Independent adtech firms are struggling to monetize the open web. As the regulations increase and third party cookies decline, the advertising ecosystem continues to face challenges in searching for new ways to track and monetize users on the open web. This reinforces the need for industry leaders to come together to build a collaborative solution otherwise there are high chances of intense competition from the duopoly like Google and Facebook.
Mike O’Sullivan said in a statement,
“The industry has very little time to solve for what’s to come after the third-party cookie, and we know collaboration is going to be an essential element of our path forward.”

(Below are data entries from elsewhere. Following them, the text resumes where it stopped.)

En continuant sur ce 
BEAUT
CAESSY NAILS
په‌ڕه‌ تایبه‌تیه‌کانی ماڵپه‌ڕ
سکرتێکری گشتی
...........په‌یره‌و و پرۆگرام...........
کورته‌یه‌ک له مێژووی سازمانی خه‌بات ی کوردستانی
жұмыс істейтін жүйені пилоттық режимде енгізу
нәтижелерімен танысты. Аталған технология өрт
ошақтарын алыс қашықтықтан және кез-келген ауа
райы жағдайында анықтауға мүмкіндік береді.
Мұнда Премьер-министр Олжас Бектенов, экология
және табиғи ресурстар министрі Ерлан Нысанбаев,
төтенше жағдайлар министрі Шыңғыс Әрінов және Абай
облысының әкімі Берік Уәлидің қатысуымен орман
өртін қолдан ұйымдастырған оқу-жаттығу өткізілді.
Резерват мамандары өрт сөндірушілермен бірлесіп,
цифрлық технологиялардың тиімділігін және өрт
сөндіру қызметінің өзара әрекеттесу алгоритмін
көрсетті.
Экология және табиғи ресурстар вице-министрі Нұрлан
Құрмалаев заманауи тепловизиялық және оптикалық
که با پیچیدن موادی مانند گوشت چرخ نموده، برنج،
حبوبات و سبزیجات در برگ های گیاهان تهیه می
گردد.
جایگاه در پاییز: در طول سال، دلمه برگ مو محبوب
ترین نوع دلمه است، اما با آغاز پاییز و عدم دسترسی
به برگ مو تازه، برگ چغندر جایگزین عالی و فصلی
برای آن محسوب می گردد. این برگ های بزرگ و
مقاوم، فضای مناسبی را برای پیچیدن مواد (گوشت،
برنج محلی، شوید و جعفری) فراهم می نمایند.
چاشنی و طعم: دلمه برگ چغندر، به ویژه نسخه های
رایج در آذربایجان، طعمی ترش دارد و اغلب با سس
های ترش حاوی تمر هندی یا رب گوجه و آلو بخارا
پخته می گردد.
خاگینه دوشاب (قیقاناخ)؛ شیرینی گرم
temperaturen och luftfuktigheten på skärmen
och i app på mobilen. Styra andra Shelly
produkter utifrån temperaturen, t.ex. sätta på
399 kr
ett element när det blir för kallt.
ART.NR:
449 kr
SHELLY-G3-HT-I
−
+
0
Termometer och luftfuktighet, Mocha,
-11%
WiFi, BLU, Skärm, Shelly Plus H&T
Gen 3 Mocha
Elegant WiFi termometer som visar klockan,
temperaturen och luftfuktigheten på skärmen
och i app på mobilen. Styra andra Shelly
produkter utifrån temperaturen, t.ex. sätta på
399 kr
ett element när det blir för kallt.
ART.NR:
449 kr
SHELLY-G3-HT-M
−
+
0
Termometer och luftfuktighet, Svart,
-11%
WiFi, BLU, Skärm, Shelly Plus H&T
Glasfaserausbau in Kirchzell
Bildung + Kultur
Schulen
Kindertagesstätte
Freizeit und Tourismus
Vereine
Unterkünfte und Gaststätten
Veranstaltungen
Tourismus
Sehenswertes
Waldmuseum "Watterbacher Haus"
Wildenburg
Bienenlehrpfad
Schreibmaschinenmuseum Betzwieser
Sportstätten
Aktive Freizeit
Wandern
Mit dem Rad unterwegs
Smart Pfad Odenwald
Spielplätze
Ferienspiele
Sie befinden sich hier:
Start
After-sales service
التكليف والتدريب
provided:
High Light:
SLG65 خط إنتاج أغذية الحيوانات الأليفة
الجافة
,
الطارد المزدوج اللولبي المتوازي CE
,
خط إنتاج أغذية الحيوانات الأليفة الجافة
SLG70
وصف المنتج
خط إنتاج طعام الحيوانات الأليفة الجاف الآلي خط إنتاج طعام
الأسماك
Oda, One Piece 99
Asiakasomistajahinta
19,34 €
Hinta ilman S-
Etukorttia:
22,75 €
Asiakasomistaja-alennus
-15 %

“In addition to solving the third-party cookie challenge, publishers are increasingly trying to monetize in an omnichannel world, and with that comes complexity. Prebid.org is an excellent forum to discuss, design, and standardize potential solutions with a wide variety of stakeholders.”
Prebid.org is an industry-wide supported initiative to promote the fair, transparent, and efficient unified auction. Participating members contribute to the open-source projects like Prebid.js, Prebid Server, and Prebid Mobile. Index Exchange will be joining the Prebid.org team of 55 member companies that include CafeMedia, Magnite, MediaMath, OpenX, PubMatic, SpotX, StreamAMP, The Trade Desk, and Xandr.
Tom Levesque, President of Prebid.org said,
“We’re very excited to have Index Exchange join Prebid.org. The community is looking forward to their contributions and leadership across the ecosystem.”
“IX’s participation solidifies Prebid.org’s role as the best place for publishers, SSPs, DSPs, and buyers to create the future of the unified auction.”
Adtech companies are collaborating together to find a solution to third-party cookies after Google announced turning web trackers from Chrome by 2022. and recently, Index Exchange took Live Ramp cookieless identity products globally in an effort to connect publishers and advertisers.